Ia punya masalah pribadi dengan perempuan itu. Dia merasa bersalah, sehingga
sangat ketakutan!" Tangan perempuan cantik berjubah merah pakai kerah tinggi itu
bergerak pendek, seperti mendorong sesuatu di depan pusarnya. Suuut... ! Kumala
diam saja, karena tak merasakan ada energi yang menyerang. Hanya hembusan
angin kecil biasa yang ia rasakan. Tetapi, tahu-tahu Pak Tua di belakangnya tersentak
dan mengerang kesakitan. "Uuhk... !Aahhhhkkk... !" Dewi Ular berpaling ke balakang,
melihat Pak Tua memegangi perutnya sambil menggeliat kesakitan, dengan badan
makin bungkuk, sampai jatuh berlutut. Tersedak tiga kali, seperti mau batuk tapi
susah. Ketika ia tersedak keempat kalinya, keluarlah gumpalan darah segar dari
mulutnya. Darah kental itu bergerak-gerak di pasir.

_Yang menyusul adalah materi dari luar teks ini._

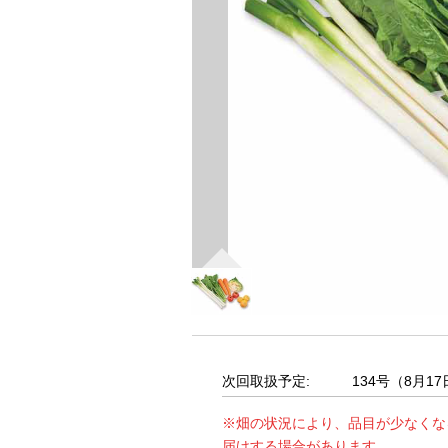
次回取扱予定:
134号（8月1
※畑の状況により、品目が少なくな
届けする場合があります。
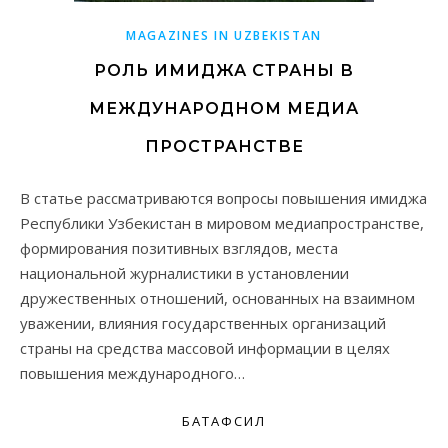
MAGAZINES IN UZBEKISTAN
РОЛЬ ИМИДЖА СТРАНЫ В
МЕЖДУНАРОДНОМ МЕДИА
ПРОСТРАНСТВЕ
В статье рассматриваются вопросы повышения имиджа
Республики Узбекистан в мировом медиапространстве,
формирования позитивных взглядов, места
национальной журналистики в установлении
дружественных отношений, основанных на взаимном
уважении, влияния государственных организаций
страны на средства массовой информации в целях
повышения международного…
БАТАФСИЛ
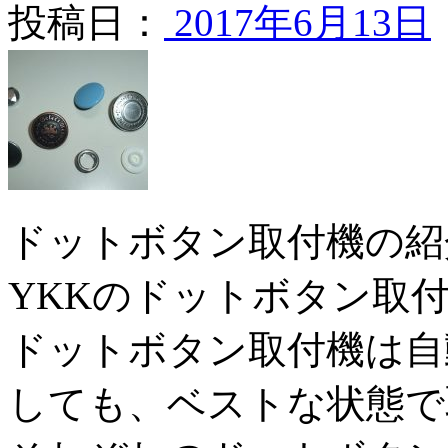
投稿日：
2017年6月13日
ドットボタン取付機の紹
YKKのドットボタン取
ドットボタン取付機は自
しても、ベストな状態で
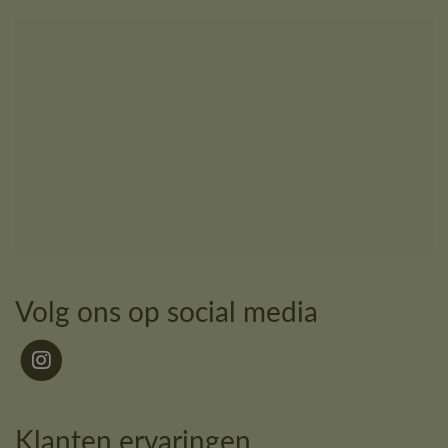
Volg ons op social media
Klanten ervaringen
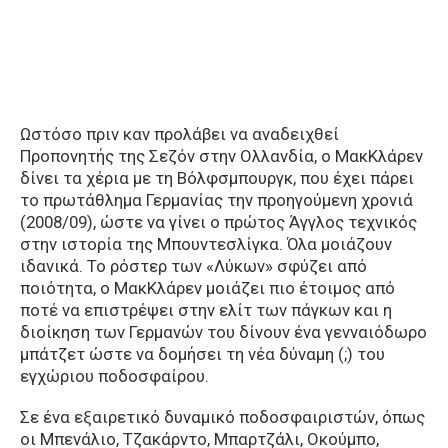
Ωστόσο πριν καν προλάβει να αναδειχθεί
Προπονητής της Σεζόν στην Ολλανδία, ο ΜακΚλάρεν
δίνει τα χέρια με τη Βόλφσμπουργκ, που έχει πάρει
το πρωτάθλημα Γερμανίας την προηγούμενη χρονιά
(2008/09), ώστε να γίνει ο πρώτος Άγγλος τεχνικός
στην ιστορία της Μπουντεσλίγκα. Όλα μοιάζουν
ιδανικά. Το ρόστερ των «Λύκων» σφύζει από
ποιότητα, ο ΜακΚλάρεν μοιάζει πιο έτοιμος από
ποτέ να επιστρέψει στην ελίτ των πάγκων και η
διοίκηση των Γερμανών του δίνουν ένα γενναιόδωρο
μπάτζετ ώστε να δομήσει τη νέα δύναμη (;) του
εγχώριου ποδοσφαίρου.
Σε ένα εξαιρετικό δυναμικό ποδοσφαιριστών, όπως
οι Μπενάλιο, Τζακάρντο, Μπαρτζάλι, Οκούμπο,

Kemudian dari kedalaman darah
muncul binatang kecil yang membuat Kumala tersentak kaget dalam hati.
"Kelabang?!" Ya. Kelabang kecil seukuran kelingking itu bergerak meninggalkan
gumpalan darah, kemudian terbenam masuk ke dalam pasir. Sementara itu, Pak Tua
tampak lega, terengah-engah tanpa menyeringai kesakitan iagi sejak ia berhasil
menyemburkan darah kental berisi kelabang tadi. Dalam hatinya Kumala berkata,
"Boleh juga ilmunya. Dia menyerang Pak Tua yang ada di belakangku, tapi sama
sekali tidak mengenaiku. Energi gaibnya dapat menembus badanku tanpa terasa
sedikit pun." Kumala Dewi kembali memandang ke arah semula ketika perempuan
berambut putih perak itu berseru dengan nada menggeram. "Aku bisa mengirimimu
seribu kelabang saat ini juga, Baronggo!" "Jaa... jangan, Nyai! Jangan lampiaskan
amarahmu padaku, karena aku punya penjelasan sendiri yang harus kau dengar,
Nyai Jalang Ayu! Dengar dulu penjelasanku... !" "Aku tidak butuh penjelasanmu!"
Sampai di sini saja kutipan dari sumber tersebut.